Problem to solve
Look below for the line with "为了满足这一需求的最佳选择。 CN2网络是中国电信推出" and the line with "gençlerin araştıran, sorgulayan ve üreten". Copy exactly those two lines and every line between, but not the pictures.

Material provided

※ ※ ※

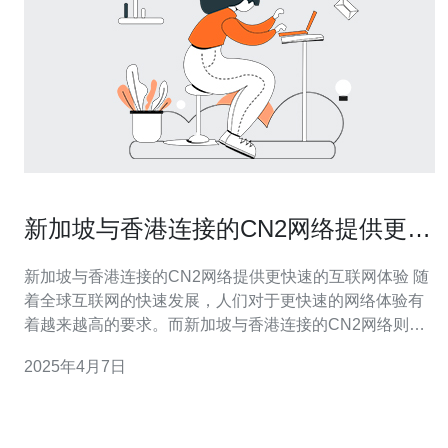
新加坡与香港连接的CN2网络提供更快
速的互联网体验
新加坡与香港连接的CN2网络提供更快速的互联网体验 随
着全球互联网的快速发展，人们对于更快速的网络体验有
着越来越高的要求。而新加坡与香港连接的CN2网络则成
为了满足这一需求的最佳选择。 CN2网络是中国电信推出
2025年4月7日
的一种高速互联网服务。它借助于新加坡和香港两个互联
网枢纽的地理位置优势，通过海底光缆连接，提供了更快
速、更稳定的互联网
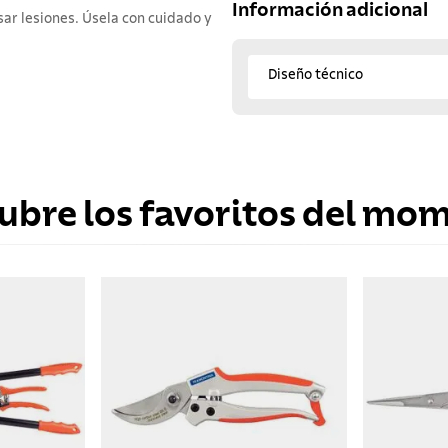
Información adicional
sar lesiones. Úsela con cuidado y
Diseño técnico
ubre los favoritos del mo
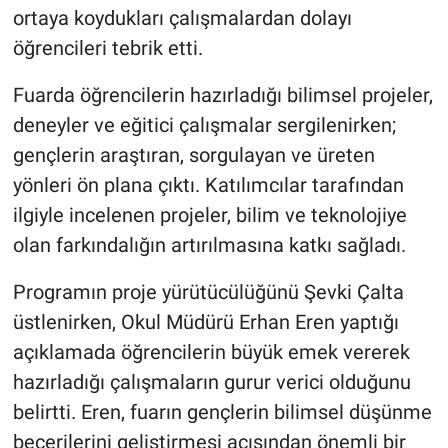
ortaya koydukları çalışmalardan dolayı
öğrencileri tebrik etti.
Fuarda öğrencilerin hazırladığı bilimsel projeler,
deneyler ve eğitici çalışmalar sergilenirken;
gençlerin araştıran, sorgulayan ve üreten
yönleri ön plana çıktı. Katılımcılar tarafından
ilgiyle incelenen projeler, bilim ve teknolojiye
olan farkındalığın artırılmasına katkı sağladı.
Programın proje yürütücülüğünü Şevki Çalta
üstlenirken, Okul Müdürü Erhan Eren yaptığı
açıklamada öğrencilerin büyük emek vererek
hazırladığı çalışmaların gurur verici olduğunu
belirtti. Eren, fuarın gençlerin bilimsel düşünme
becerilerini geliştirmesi açısından önemli bir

※ ※ ※

Output for this task
为了满足这一需求的最佳选择。 CN2网络是中国电信推出
2025年4月7日
的一种高速互联网服务。它借助于新加坡和香港两个互联
网枢纽的地理位置优势，通过海底光缆连接，提供了更快
速、更稳定的互联网
Información adicional
sar lesiones. Úsela con cuidado y
Diseño técnico
ubre los favoritos del mo
ortaya koydukları çalışmalardan dolayı
öğrencileri tebrik etti.
Fuarda öğrencilerin hazırladığı bilimsel projeler,
deneyler ve eğitici çalışmalar sergilenirken;
gençlerin araştıran, sorgulayan ve üreten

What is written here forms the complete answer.